What is the easiest way to get a random Point3D inside the sphere where is red?

Answer 1

Use rejection sampling. Generate a candidate point in the sphere. If it so happens that the point is in the red region, accept it. If not then reject it and generate another candidate. After $n$ candidates are generated, roughly $np$ are accepted, where $p$ is the measure of the proportion of the sphere which is red.

Answer 2

This part of the shepre is isomorphic to $[a,b]\times [c,d]$ by the transformation $(sin(\theta)cos(\phi), sin(\theta)sin(\phi), cos(\theta)$ for $\phi \in [a,b], \theta \in [c,d]$.

So find the right $a,b,c,d$ by finding the range of the angles, random a number from $[a,b]\times [c,d]$ and use this transformation to get the coordinate on the shpere.

Answer 3

Say this is the sphere centered on the origin with radius 1, and your red area is that part of the sphere with $z > z_0$.

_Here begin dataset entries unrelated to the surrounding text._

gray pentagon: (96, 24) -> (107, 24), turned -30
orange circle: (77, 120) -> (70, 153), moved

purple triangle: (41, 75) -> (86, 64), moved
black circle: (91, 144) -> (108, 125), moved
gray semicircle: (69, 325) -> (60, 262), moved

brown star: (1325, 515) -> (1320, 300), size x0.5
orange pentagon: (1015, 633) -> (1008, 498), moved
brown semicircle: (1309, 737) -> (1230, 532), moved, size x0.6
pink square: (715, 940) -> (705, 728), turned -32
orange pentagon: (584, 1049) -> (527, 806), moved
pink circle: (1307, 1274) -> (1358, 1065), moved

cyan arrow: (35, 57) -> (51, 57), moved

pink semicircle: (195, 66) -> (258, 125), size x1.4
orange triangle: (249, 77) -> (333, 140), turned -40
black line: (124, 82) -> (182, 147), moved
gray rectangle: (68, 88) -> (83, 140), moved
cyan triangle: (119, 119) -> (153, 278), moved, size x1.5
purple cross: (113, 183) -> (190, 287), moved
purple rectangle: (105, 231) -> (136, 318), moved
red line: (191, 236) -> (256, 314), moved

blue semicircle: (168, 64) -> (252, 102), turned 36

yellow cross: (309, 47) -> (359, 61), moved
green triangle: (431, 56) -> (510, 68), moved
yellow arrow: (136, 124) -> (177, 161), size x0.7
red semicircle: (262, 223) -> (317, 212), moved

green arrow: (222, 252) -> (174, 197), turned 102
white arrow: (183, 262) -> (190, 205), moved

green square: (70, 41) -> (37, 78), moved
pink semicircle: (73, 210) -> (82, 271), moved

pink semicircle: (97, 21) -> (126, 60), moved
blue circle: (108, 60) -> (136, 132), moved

It turns out that if you generate a point $(u,v,z)$ uniformly at random on the cylinder with $u^2+v^2 = 1$ and $-1 \le z \le 1$ (the cylinder circumscribing the sphere) and then project it horizontally onto the sphere, taking

$$ \left( \sqrt{1-z^2} u, \sqrt{1-z^2} v, z \right) $$

then you have generated a point uniformly at random on the sphere. And of course you can generate $(u,v)$ as $(\cos \theta, \sin \theta)$ where $\theta$ is chosen uniformly at random in $(0, 2\pi)$.

If you restrict $z$ to be in $[z_0, 1]$, then this reduces to the case that you're talking about.

Therefore:

• take $z$ uniformly at random in $[z_0, 1]$

• take $\theta$ uniformly at random in $[0, 2\pi]$

• return the point $\left( \sqrt{1-z^2} \sin \theta, \sqrt{1-z^2} \cos \theta, z \right)$.